*Problem to work on*:
Search the material for "pâte" and copy each line in which it is found.

*Dataset entries*:
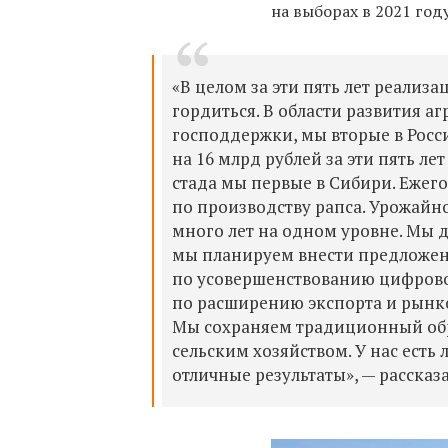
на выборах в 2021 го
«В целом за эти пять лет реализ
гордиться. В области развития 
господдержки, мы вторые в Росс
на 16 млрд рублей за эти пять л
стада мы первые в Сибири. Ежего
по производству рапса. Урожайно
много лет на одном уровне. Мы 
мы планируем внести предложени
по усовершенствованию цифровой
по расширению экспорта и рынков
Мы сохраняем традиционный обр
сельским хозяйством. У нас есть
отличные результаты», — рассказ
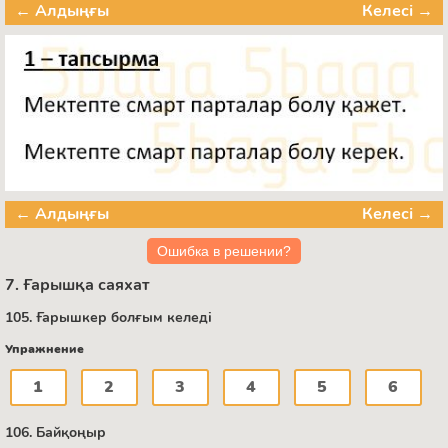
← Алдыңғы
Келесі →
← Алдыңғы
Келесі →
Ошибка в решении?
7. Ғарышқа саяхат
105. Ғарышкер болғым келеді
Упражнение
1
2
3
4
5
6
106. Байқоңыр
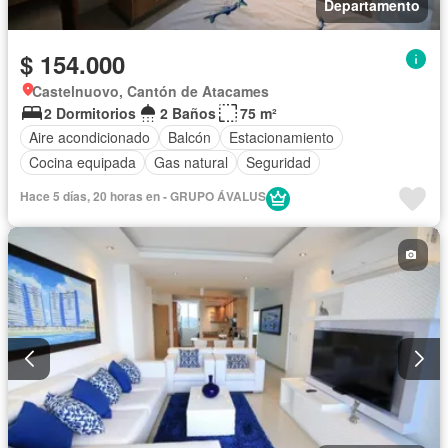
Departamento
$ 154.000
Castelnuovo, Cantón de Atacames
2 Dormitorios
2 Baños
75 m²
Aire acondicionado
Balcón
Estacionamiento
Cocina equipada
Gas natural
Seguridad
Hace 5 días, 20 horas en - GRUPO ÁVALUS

==

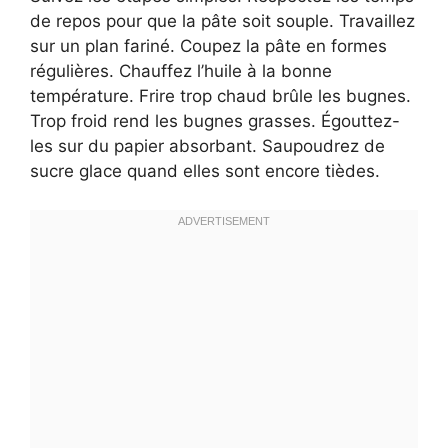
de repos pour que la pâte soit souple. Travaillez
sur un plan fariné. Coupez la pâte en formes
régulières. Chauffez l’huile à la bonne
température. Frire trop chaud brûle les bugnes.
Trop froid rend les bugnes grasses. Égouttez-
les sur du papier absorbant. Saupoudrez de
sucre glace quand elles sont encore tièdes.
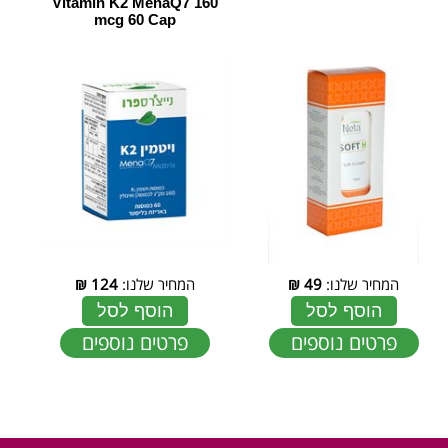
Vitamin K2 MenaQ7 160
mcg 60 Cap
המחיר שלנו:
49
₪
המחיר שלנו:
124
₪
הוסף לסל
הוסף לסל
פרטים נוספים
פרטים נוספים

*Written response*:
de repos pour que la pâte soit souple. Travaillez
sur un plan fariné. Coupez la pâte en formes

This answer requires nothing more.